When the Millman lens says STRONG on a page and the Vignelli lens says WEAK, that’s information. It means the page reads as authentic and vulnerable (Millman’s criteria) but the design isn’t earning its restraint (Vignelli’s criteria). Those two things can both be true simultaneously, and the tension between them is where the actual decision lives. Do I lean into the raw personal directness at the expense of visual discipline? Or do I tighten the design system, knowing it might polish away some of the roughness that makes the page feel real?

That’s a genuine creative decision, surfaced by structure. Two specific, codified perspectives that disagree on a specific element for articulable reasons.

The tensions between lenses are where the interesting decisions live.

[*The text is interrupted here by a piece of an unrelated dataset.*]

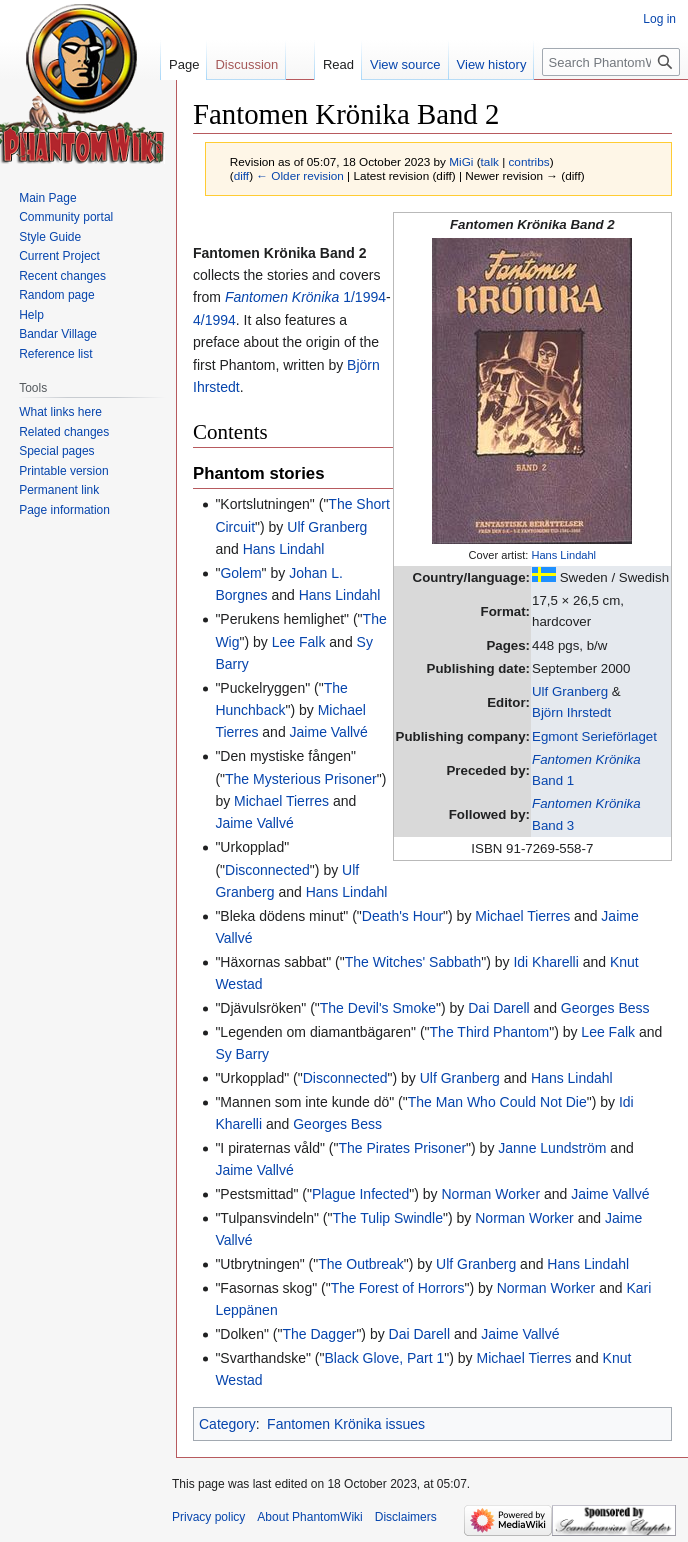  Describe the element at coordinates (605, 1008) in the screenshot. I see `Georges Bess` at that location.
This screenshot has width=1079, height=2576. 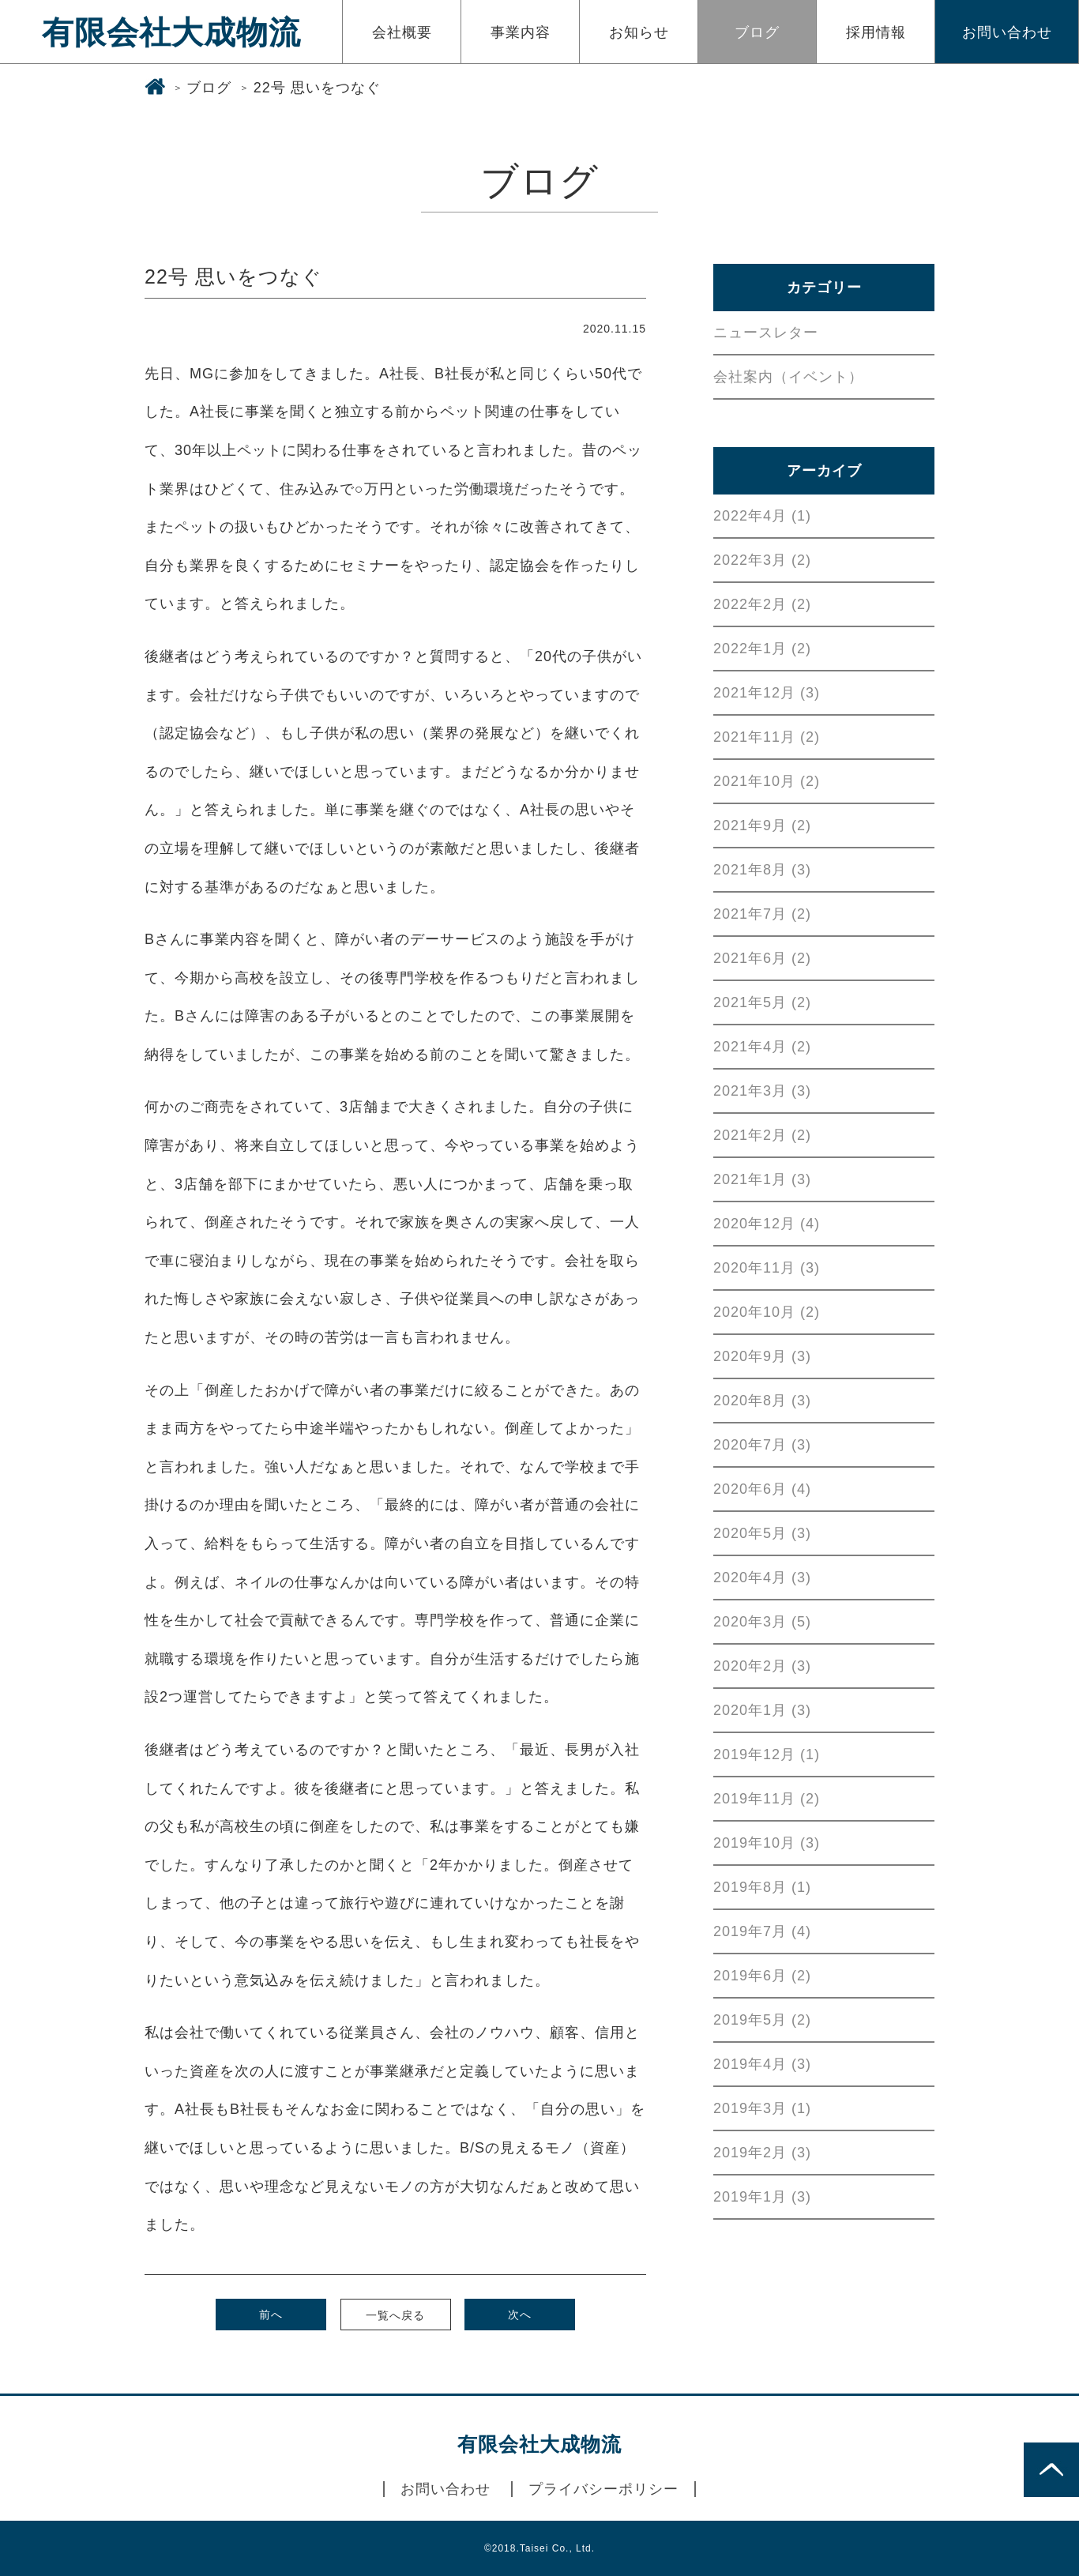 What do you see at coordinates (402, 32) in the screenshot?
I see `会社概要` at bounding box center [402, 32].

I built a convergence skill that maps these patterns across all lenses. Where five or more lenses agree: high-confidence signal, act on it. Where lenses disagree: decision point, and the system articulates what’s at stake in each direction. The choices I make at those decision points, accumulated across dozens of them, produce work that couldn’t have come from following any single influence.

Why this matters beyond this site

I developed this against my own site as a working laboratory, but the architecture is medium-independent. A restaurant could have a structural plate staffed with service design practitioners and a narrative plate staffed with practitioners whose restaurants have a feeling you remember. A record could have a production plate and a world-feel plate. A curriculum could have a pedagogical plate and a voice plate.

Swap the plates. Swap the practitioners. The process holds: study the output, extract the framework, codify as testable criteria, validate against known work. Anyone can build their own room and staff it with the people whose judgment they trust.

I looked for someone else doing this specific thing: extracting evaluative frameworks from real practitioners’ bodies of work into testable, codified diagnostic lenses that run independently and surface their disagreements as decision points. I couldn’t find it. If it exists and I missed it, I’d genuinely like to know. If it doesn’t, this is how I built it.